In the entries below, count every line containing "performance". Reply with the number alone.

(Data items)

--------------------

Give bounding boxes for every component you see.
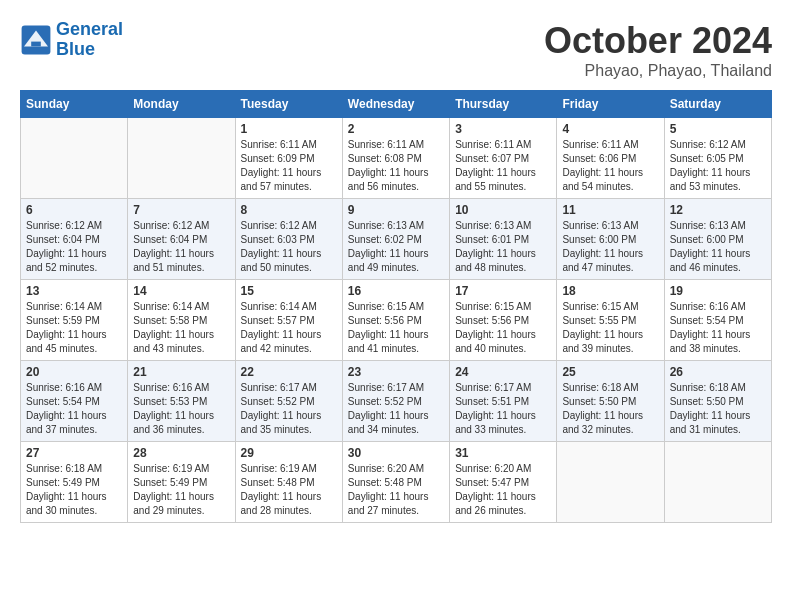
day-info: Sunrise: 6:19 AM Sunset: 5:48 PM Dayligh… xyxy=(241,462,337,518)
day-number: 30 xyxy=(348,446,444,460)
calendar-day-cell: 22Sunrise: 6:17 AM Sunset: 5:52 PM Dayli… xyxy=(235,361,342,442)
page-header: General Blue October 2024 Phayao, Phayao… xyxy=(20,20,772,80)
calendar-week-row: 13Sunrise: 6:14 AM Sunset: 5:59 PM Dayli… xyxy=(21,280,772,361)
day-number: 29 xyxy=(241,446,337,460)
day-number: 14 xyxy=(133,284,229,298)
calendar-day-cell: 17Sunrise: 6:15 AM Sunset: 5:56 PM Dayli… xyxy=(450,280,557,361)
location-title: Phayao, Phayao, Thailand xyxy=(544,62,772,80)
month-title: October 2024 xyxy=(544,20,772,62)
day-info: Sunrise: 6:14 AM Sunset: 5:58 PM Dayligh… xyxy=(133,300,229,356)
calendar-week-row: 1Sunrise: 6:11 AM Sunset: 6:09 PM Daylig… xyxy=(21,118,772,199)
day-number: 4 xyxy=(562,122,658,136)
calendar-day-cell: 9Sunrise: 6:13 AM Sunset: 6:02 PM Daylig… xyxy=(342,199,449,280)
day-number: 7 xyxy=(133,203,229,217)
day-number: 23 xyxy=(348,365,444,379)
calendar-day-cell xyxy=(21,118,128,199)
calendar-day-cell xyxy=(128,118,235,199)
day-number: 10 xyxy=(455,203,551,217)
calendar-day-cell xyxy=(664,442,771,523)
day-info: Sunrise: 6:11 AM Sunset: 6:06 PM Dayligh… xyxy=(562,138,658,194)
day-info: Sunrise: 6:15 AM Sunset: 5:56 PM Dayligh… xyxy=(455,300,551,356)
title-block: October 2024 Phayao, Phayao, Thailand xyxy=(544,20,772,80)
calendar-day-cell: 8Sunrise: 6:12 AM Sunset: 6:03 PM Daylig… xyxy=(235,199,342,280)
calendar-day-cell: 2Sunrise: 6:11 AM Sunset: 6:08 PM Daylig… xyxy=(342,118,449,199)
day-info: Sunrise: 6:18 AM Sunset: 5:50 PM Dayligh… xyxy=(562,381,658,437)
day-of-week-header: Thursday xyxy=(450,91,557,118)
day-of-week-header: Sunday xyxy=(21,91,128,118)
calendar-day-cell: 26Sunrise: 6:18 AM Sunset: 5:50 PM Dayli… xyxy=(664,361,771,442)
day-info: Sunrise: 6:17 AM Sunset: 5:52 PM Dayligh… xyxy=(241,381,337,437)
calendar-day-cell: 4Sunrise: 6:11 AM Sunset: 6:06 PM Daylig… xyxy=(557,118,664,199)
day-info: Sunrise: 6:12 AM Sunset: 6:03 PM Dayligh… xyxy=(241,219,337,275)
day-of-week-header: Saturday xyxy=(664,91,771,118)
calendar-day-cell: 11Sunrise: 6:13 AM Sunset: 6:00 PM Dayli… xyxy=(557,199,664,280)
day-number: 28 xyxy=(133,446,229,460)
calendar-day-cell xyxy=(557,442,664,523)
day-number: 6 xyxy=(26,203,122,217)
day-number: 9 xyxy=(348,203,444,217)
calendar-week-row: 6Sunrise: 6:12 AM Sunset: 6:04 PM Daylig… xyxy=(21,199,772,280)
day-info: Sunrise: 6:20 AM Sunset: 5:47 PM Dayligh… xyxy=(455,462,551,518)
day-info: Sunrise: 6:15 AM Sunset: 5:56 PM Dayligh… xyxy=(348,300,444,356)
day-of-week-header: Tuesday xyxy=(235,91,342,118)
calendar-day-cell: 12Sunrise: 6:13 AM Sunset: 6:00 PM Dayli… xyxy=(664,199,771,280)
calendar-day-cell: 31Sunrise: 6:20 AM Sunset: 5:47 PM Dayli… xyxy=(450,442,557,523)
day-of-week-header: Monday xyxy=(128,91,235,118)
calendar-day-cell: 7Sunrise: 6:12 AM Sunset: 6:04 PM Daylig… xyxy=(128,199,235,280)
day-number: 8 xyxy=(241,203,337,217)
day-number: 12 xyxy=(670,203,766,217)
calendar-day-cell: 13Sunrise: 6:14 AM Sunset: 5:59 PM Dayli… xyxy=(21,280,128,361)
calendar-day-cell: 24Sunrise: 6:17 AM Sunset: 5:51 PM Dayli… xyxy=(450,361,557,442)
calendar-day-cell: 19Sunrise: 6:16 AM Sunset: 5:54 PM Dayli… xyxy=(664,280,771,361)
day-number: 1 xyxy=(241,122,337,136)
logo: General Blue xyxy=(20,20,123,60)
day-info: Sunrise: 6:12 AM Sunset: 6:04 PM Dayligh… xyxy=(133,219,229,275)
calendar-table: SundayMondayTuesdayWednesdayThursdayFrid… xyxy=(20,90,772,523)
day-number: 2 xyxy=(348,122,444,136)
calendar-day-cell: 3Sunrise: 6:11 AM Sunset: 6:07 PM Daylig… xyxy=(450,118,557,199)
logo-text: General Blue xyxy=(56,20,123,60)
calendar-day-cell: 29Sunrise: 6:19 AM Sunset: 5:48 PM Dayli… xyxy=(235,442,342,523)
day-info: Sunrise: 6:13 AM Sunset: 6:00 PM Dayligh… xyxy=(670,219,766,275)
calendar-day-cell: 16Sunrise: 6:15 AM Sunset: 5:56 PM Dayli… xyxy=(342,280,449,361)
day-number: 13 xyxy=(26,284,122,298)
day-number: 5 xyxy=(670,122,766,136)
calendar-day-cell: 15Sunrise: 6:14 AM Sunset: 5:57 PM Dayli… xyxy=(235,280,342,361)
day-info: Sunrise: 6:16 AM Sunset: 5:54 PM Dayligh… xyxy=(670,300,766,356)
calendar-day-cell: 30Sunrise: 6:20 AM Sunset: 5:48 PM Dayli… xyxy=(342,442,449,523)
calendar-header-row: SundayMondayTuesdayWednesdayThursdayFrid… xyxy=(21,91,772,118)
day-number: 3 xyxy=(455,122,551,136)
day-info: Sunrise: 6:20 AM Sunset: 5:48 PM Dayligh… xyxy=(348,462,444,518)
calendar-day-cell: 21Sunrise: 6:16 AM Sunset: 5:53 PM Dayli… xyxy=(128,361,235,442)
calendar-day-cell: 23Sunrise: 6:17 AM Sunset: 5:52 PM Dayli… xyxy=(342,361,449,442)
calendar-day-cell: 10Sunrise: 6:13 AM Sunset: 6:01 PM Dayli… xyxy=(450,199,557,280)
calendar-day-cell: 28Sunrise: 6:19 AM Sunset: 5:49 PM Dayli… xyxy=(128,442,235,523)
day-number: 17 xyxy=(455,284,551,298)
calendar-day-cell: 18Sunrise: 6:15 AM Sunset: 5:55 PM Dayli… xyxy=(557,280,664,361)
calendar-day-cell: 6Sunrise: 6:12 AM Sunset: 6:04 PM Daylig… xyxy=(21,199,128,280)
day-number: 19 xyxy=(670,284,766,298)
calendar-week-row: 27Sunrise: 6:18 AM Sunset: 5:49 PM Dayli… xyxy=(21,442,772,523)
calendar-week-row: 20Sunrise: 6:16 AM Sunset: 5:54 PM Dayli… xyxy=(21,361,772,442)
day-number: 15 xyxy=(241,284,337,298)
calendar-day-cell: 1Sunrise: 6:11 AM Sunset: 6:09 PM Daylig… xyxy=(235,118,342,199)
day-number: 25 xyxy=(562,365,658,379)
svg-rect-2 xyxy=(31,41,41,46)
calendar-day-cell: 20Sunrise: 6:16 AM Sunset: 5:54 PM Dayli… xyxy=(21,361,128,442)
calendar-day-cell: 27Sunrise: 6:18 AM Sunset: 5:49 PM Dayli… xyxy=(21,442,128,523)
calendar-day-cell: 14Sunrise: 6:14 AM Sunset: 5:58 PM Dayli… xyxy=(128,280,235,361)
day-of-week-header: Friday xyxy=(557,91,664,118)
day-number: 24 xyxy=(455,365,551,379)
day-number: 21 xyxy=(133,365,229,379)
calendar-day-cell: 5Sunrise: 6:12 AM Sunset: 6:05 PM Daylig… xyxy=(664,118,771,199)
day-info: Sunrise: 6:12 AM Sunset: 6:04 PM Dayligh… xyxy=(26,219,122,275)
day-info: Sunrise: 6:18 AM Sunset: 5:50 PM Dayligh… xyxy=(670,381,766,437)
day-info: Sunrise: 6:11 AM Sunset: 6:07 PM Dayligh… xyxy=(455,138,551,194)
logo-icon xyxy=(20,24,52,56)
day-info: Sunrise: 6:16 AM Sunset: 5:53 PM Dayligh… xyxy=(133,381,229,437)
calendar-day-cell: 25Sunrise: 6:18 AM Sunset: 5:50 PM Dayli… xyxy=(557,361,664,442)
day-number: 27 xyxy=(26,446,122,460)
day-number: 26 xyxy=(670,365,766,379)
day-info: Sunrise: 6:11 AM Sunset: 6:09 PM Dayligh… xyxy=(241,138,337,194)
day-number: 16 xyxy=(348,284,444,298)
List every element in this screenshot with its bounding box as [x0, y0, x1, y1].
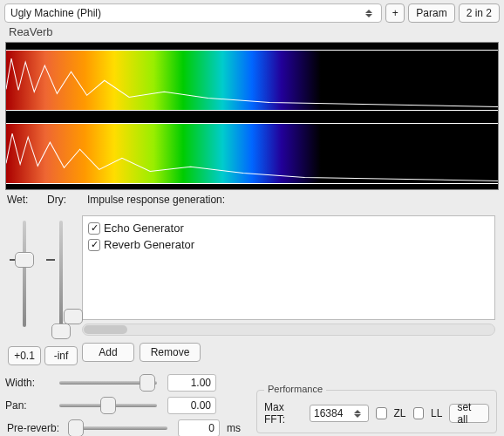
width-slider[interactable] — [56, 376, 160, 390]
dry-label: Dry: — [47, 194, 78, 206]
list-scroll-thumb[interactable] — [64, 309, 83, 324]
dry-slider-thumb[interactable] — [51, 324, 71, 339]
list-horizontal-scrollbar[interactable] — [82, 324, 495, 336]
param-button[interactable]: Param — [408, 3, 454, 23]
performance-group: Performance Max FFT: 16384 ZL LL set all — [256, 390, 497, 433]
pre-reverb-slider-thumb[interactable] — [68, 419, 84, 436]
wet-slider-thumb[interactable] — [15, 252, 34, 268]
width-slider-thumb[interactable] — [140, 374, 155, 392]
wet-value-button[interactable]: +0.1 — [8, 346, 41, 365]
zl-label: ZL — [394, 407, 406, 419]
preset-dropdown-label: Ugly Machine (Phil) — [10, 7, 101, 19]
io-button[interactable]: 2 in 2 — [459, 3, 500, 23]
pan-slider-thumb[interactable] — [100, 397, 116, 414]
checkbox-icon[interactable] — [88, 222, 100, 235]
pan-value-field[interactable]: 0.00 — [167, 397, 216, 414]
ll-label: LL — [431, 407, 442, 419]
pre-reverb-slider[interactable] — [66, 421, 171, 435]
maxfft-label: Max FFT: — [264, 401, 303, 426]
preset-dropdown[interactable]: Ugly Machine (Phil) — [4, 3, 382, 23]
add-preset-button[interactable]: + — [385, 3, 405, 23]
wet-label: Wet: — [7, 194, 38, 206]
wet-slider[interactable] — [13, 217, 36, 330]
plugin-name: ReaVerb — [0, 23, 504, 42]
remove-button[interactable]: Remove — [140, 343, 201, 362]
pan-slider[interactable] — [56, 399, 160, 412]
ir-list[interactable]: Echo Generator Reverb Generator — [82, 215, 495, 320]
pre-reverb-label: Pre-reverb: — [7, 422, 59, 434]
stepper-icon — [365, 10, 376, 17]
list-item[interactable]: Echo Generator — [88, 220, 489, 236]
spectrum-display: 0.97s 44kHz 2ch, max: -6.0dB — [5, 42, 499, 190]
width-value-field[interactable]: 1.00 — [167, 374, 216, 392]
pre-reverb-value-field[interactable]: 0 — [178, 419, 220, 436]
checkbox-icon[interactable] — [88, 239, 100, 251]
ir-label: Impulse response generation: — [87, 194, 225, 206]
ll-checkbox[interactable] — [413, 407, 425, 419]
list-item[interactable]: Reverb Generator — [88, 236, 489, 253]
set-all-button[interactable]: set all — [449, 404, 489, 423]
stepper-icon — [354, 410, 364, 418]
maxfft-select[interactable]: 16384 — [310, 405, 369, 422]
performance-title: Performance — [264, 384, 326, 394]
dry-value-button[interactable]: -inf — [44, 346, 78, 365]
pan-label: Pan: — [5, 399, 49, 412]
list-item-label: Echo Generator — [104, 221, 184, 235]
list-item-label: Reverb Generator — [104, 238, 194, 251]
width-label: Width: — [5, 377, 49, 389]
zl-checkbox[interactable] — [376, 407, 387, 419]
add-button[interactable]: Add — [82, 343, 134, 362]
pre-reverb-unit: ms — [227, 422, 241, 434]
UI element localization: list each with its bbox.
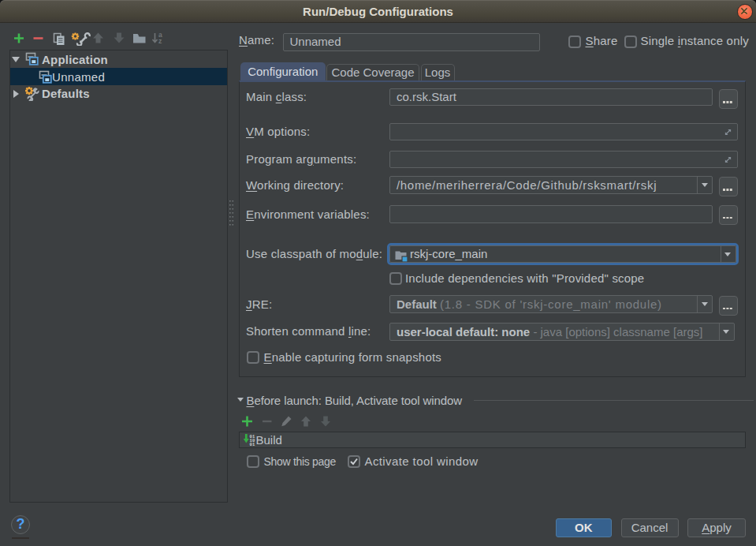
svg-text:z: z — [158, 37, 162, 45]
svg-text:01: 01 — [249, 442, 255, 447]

--------------------

### OUTPUT FOR THIS EXERCISE
2